On the otherside, the Government is not keen to retain the interest rate advantage play to off-shore investors for extended period of time. It is fact that leveraged off-shore flows gets into the system for the elevated yield spread against Rupee exchange rate stability. The system has witnessed sudden bout of weakness from herd-unwind of such fair-weather hot money investor community. This time, most stake holders are seen to be ok with sudden bout of weakness, seeing this as blessing in disguise to attract stable value-buy long term investments, while seeing Rupee depreciation (reflecting fair valuation) as good for exporters. Given the benefit from Brent Crude stability at $45-60 and dilution in risk of CPI stability at higher end of 4-6% tolerance zone, Rupee impact on inflation can be easily absorbed if significant benefit accrue to boost exports and replace hot money with stable FDI inflows. So, when twin-deficits and Rupee exchange rate are not seen as structural woes on inflation, seen against sharp soft landing of July CPI below 4-6% tolerance zone (at 3.8%), there is indeed strong case for delivering token 25 bps rate cut now, ahead of 29th September policy review.

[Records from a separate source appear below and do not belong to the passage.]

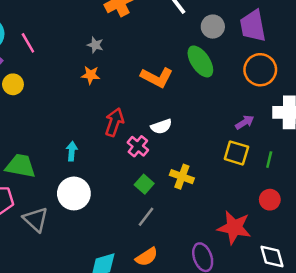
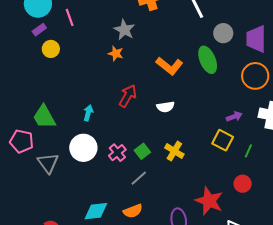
gray star: (95, 45) -> (124, 30), size x1.5
pink cross: (138, 146) -> (117, 153), moved
green trapezoid: (21, 166) -> (44, 117), turned -140

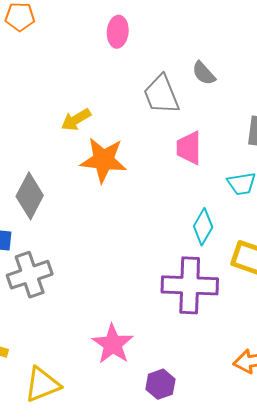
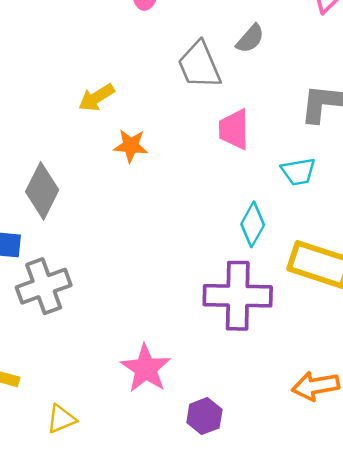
gray semicircle: (204, 73) -> (250, 39), turned -96
orange star: (103, 160) -> (131, 146), size x0.6
yellow triangle: (42, 385) -> (61, 419), size x0.7

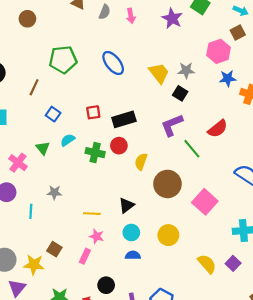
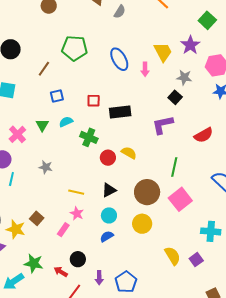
pink arrow: (131, 16) -> (145, 69), moved
purple star: (172, 18) -> (190, 45), moved
yellow trapezoid: (159, 73) -> (163, 52), moved
blue square: (53, 114) -> (57, 96), turned 32
red circle: (119, 146) -> (108, 158), moved
green line: (192, 149) -> (174, 167), moved, turned 42
yellow semicircle: (141, 162) -> (129, 153), turned 91
brown circle: (167, 184) -> (147, 192), moved
cyan line: (31, 211) -> (11, 179), moved
blue semicircle: (133, 255) -> (107, 236), turned -40

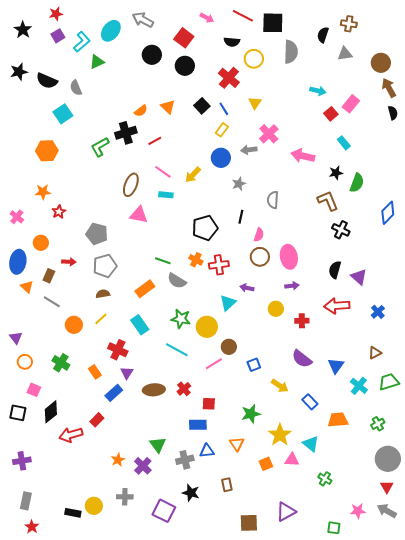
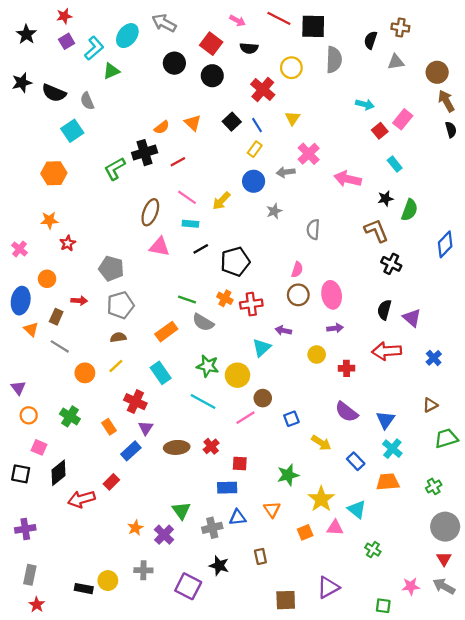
black semicircle: (232, 42) -> (249, 48), moved
black line: (241, 217) -> (201, 249), moved, turned 48
cyan cross: (359, 386) -> (392, 449), moved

Dream-come-true July CPI print is manna from the heaven

None would have expected the July CPI print at 3.8% below the set long term tolerance zone of 4-6%. Most stakeholders opined risk of stability at higher end at 5.5-6.0% in the short term. RBI was also in this crowd with January 2016 target at 6% and March 2016 at 5.8%. Against these estimated outlook, CPI at 3.8% is great relief (to counter the China Exchange rate actions). Even if some critics see this in disbelief and tough to sustain, positive take away is from expectation shift from 5-6% stability to 4-5%. This scenario sets up operating policy rate (now Repo) range at 6-7% at higher end of RBI stated target of 1.5-2.0% spread between policy rate and CPI expectation. Even if RBI wishes to wait and watch through September awaiting August CPI print and mid September FOMC meet (on FED start of rate hike), it can well afford to wait post delivery of 25 bps rate cut, reducing the Repo rate from 7.25% to 7.0%.

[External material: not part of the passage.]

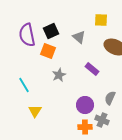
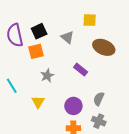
orange square: (48, 51) -> (36, 51), turned -35
yellow triangle: (35, 111) -> (38, 102), moved
gray cross: (102, 120) -> (99, 121), moved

While this act is not seen as a significant beneficial impact for borrowers, it is good for RBI in many ways.10Y bond yield stability at 7.70-7.85% is good for smooth conduct of rest of FY16 Government borrowing schedule and conduct OMO bond sales to arrest excessive decline in medium/long term yields. The build-up of steepness in the overnight-10Y sovereign yield curve at 7.0-7.75% may not hurt retail investor community. All taken, a cut of 25 bps now (may be, this Friday as Independence day gift to the nation) is the way to go!

Impact neutral on markets

The Indian markets are weak both from domestic and external cues. China currency war to support export-driven economy is not going to stop; more devaluation to come! On the domestic cues, while there is great comfort now from twin-deficits, growth concerns remain given the struggle to push key policy initiatives. Add to this, the downside risk on the Rupee will make FIIs look for exit door from India (and emerging) markets for safe return home. The rate cut now will help to dilute this bearish momentum for price stability.

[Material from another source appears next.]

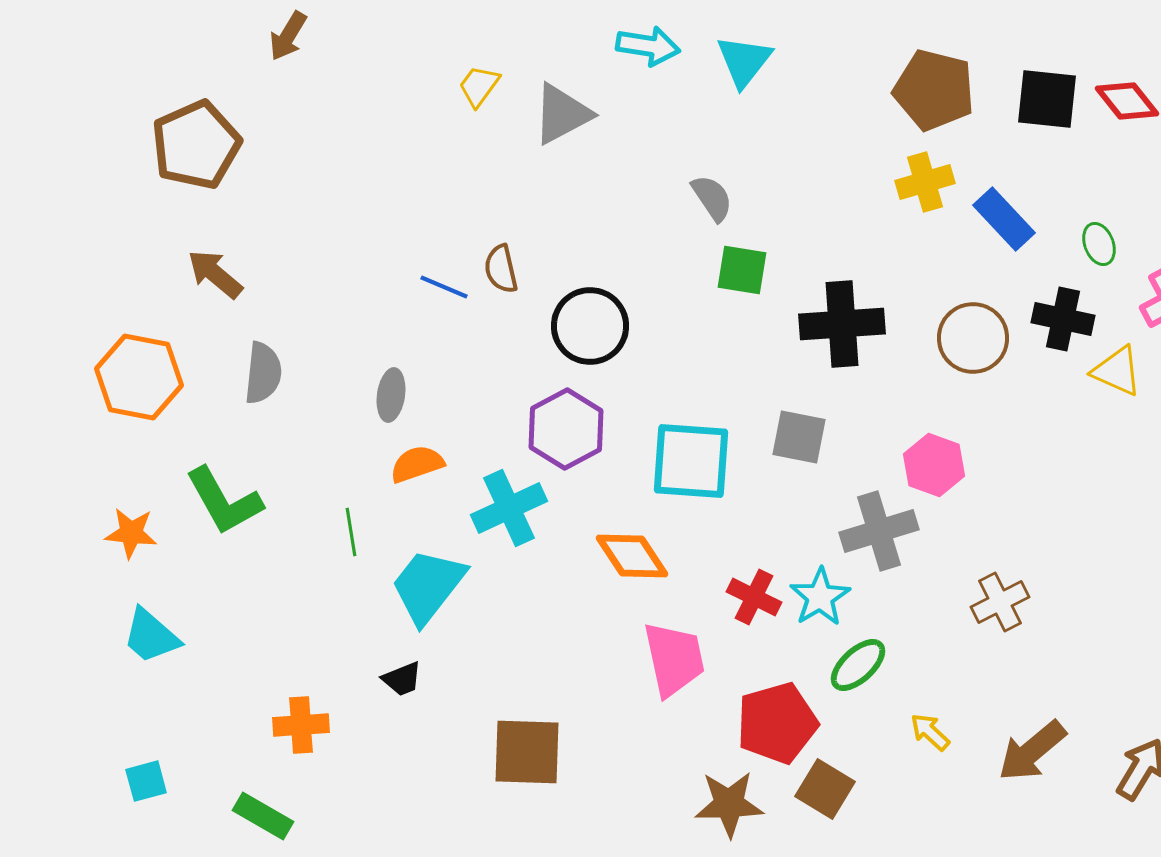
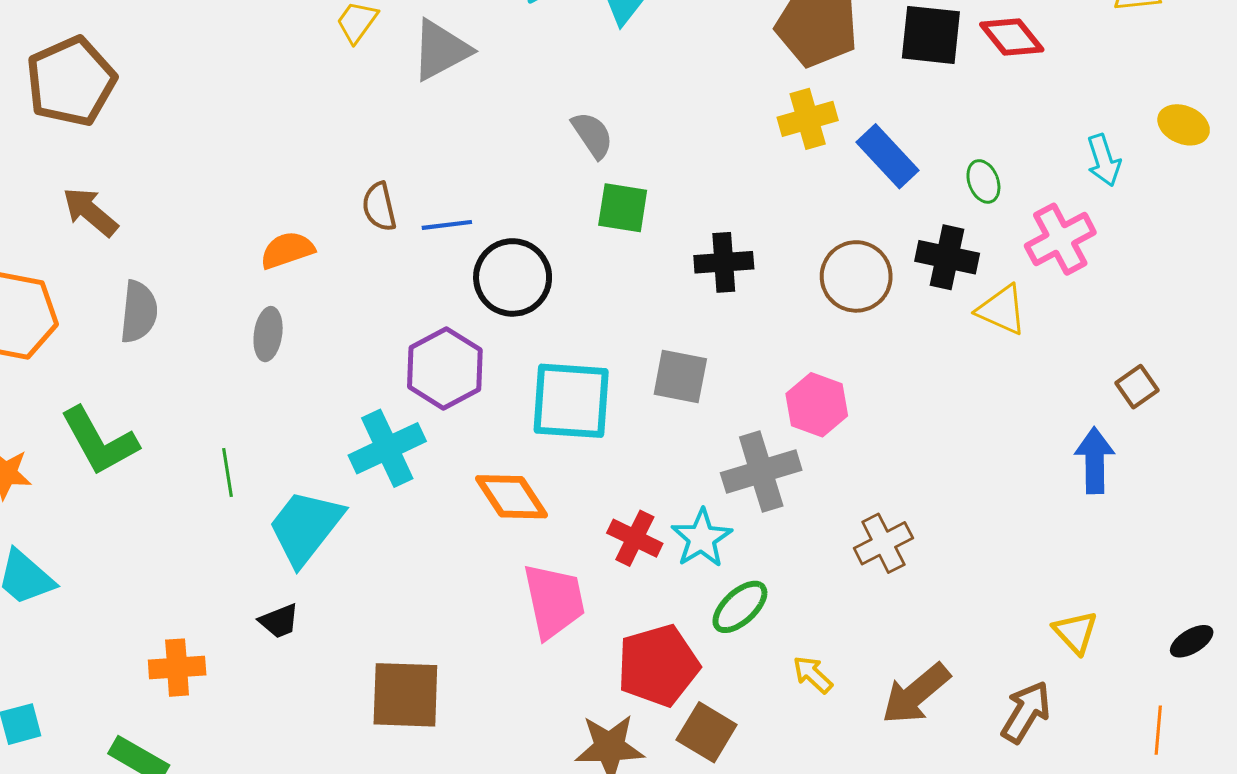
blue line: (444, 287) -> (447, 225), moved, turned -30
black cross: (842, 324) -> (724, 262), size x0.7
black circle: (590, 326) -> (513, 277), moved
orange semicircle: (417, 464) -> (287, 250), moved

All cues taken, pre & post rate cut range is seen for NIFTY at 7950/8100-8500/8650 and BNF at 17100/17500-18700/19100. An early rate cut will provide stability at upper-half of set ranges; while a delayed one, post move into the lower end (of the inner-ring) will get the focus at lower-half of set ranges. At this point, expectation of rate cut is holding NIFTY at/above 8315-8350 (Bank NIFTY at 18000-18100), while a delay could extend the bearish momentum into 8100 (17500).

USD/INR move into higher end of 64.50-66.50/67 is seen good for adjusting the Rupee over valuation to fair-value to remain competitive for India exporters (against China onslaught) and attractive for fresh flow of FDI flows into India.

India 91-364 T-bill yield shift to 7.15-7.40% is good to get the shorter end of the yield curve down for benefit of borrowers, which would improve demand (and consumption) for higher capacity usage and expansion. 10Y yield stability at 7.70-7.85% is good for the Government (lower cost on borrowing), long term retail investors (yield stability despite rate cut) and RBI (for smooth conduct of pipe line auctions).

Why wait, then? Get it out on 14th August!

Good luck, tighten your belts for price volatility!